__INFORMATION SHOWN__:

○ ○ ○

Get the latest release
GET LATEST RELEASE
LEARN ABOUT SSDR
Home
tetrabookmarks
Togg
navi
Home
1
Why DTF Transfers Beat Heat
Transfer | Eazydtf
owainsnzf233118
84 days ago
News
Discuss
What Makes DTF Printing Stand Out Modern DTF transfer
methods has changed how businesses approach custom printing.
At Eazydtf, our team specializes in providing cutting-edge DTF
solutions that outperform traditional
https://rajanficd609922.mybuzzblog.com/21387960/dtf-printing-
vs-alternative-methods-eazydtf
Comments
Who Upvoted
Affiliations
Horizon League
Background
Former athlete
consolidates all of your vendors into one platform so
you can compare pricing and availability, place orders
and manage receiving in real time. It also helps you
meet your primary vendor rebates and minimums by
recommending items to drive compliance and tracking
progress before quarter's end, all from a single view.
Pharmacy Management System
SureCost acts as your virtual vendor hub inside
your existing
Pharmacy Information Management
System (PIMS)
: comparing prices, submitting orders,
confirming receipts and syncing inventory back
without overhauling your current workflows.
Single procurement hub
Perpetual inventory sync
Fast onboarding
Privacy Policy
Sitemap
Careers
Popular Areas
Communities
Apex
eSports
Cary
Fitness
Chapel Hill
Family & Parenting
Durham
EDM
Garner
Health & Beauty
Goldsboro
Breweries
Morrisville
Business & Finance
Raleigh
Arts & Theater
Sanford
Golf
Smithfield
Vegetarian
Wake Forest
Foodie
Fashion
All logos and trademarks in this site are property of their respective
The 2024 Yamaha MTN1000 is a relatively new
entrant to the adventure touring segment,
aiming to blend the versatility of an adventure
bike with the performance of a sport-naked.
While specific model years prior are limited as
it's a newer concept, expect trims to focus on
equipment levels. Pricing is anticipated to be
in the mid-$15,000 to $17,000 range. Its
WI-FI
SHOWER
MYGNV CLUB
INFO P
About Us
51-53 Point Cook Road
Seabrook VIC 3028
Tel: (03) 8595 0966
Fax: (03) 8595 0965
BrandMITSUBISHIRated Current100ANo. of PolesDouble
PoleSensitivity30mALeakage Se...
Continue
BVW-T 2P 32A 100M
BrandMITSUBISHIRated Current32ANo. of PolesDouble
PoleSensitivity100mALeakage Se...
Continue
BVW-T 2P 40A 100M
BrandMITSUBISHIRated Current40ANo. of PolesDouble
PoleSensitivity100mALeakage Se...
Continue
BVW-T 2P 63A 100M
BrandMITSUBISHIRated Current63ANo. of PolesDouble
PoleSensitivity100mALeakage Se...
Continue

○ ○ ○

__TASK STATEMENT__: In the entries above, which lines hold the string "your"? Report all of them.

__TASK SOLUTION__:
consolidates all of your vendors into one platform so
meet your primary vendor rebates and minimums by
SureCost acts as your virtual vendor hub inside
your existing
without overhauling your current workflows.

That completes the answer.